The Narrow Road to the Deep North
by Richard Flanagan
reviewed by Shan Wang
“The more people I am with . . . the more alone I feel,” thinks army doctor Dorrigo Evans in the presence of his wife-to-be Ella during a precious six-day furlough, all the while consumed by thoughts of Amy Mulvaney, his uncle’s young wife. Dorrigo’s brief affair with Amy trails him for the rest of his life, the memory of her flaring up at unexpected moments. As Dorrigo marches through university, through training, through war, through a prisoner-of-war camp, he gathers his memories around him like armor.

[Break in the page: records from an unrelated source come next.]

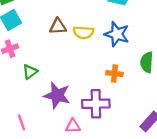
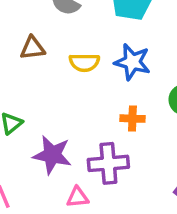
brown triangle: (58, 26) -> (32, 48), moved

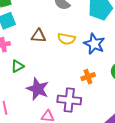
brown triangle: (32, 48) -> (38, 36), moved
orange cross: (132, 119) -> (88, 77), turned -32

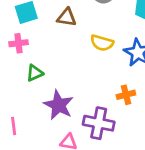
brown triangle: (38, 36) -> (67, 17), moved

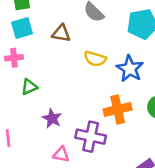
orange cross: (126, 95) -> (118, 109), size x1.5
purple star: (59, 105) -> (52, 118), size x0.7

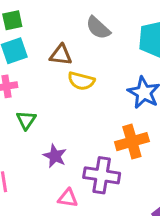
yellow semicircle: (95, 59) -> (81, 81), moved
green triangle: (29, 87) -> (26, 120), turned -30

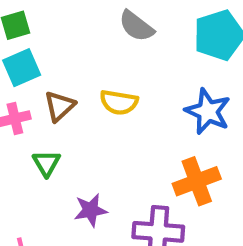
brown triangle: (61, 55) -> (59, 106), moved, turned -45
purple star: (55, 156) -> (91, 210), turned -30

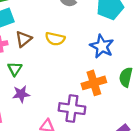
purple star: (91, 210) -> (21, 94), moved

Richard Flanagan’s The Narrow Road to the Deep North has been praised as a “kick to the stomach” for its unforgiving depiction of conditions on the Japanese-run Death Railway, known to prisoners as “the Line,” during World War II. But it is equally remarkable for its depiction of how surviving Australian soldiers and Japanese officers live out their lives after the war. There is banality in evil, but there is also banality in heroism: The Narrow Road gives us a protagonist who bears witness to both.
Flanagan, who has five acclaimed novels to his name and who just won the 2014 Man Booker Prize for The Narrow Road, describes the book as “a novel I never wanted to write,” one twelve years in the making. It is dedicated to “prisoner 335,” his father, who was captured during the war and survived internment on “the Line.” (Yet another tender detail: Flanagan’s father died the day he completed a full draft of the novel).
The history of the Thai-Burma Railway is well-known; one account is famously dramatized in the book and movie adaptation of The Bridge Over the River Kwai. But Flanagan’s novel spools out beyond the POW camps and into the present day, giving us a dizzying array of voices in addition to Dorrigo’s: Jimmy Bigelow, the mild-mannered bugler who never recounts his war experiences to his family; Major Nakamura, the camp’s commanding officer, who assumes a new identity after the war to escape prosecution for war crimes; even Amy Mulvaney, whom Dorrigo presumes dead. All of these voices—with the exception of the slightly tacky central love story between Dorrigo and Amy—are rendered beautifully with prose that sticks and burns. Here, for instance, is how a man dies on the Line:
He was swimming in shit. He tried to get back to his feet. It was impossible. He was swimming in ever more shit. He tried to curl up to protect himself. It did no good and he only sank back into the foul hole. If he closed his eye he was back there being beaten. If he opened his eyes he was drowning in shit, trying to stay afloat, trying to climb out….He heard the sea. No, he said, or thought he said. No, not the sea. No! No!
“There were only two sorts of men,” Flanagan writes, “the men who were on the Line, and the rest of humanity, who were not.” The division between them is stark. We see how, in his new identity, Major Nakamura marries a nurse who never asks about his past and to whom he never divulges anything. After a cancer diagnosis, Nakamura becomes even “kinder and more thoughtful about one and all: his family, his friends, his neighbours, and even strangers.” We see how, in his old age, Dorrigo is unable to embrace his status as a war hero with many friends and an adoring wife, and how he struggles to love his wife Ella, who is devoted to him despite his numerous affairs.
The Narrow Road to the Deep North takes its title from seventeenth-century Japanese poet Bashō’s most famous work, a travelogue of his walking journey from Tokyo into the remote north. The roads Flanagan describes are narrow indeed: Dorrigo’s main narrative, and the brief flashes into the lives of those he served with (or under) in the war, are reminders of the narrowness of individual lives, the difficulty, maybe even impossibility, of sharing experiences. “In this world / we walk on the roof of hell / gazing at flowers,” the poet Issa wrote. Dorrigo has walked on the roof of hell, gazed at flowers, and found each painful in its own way.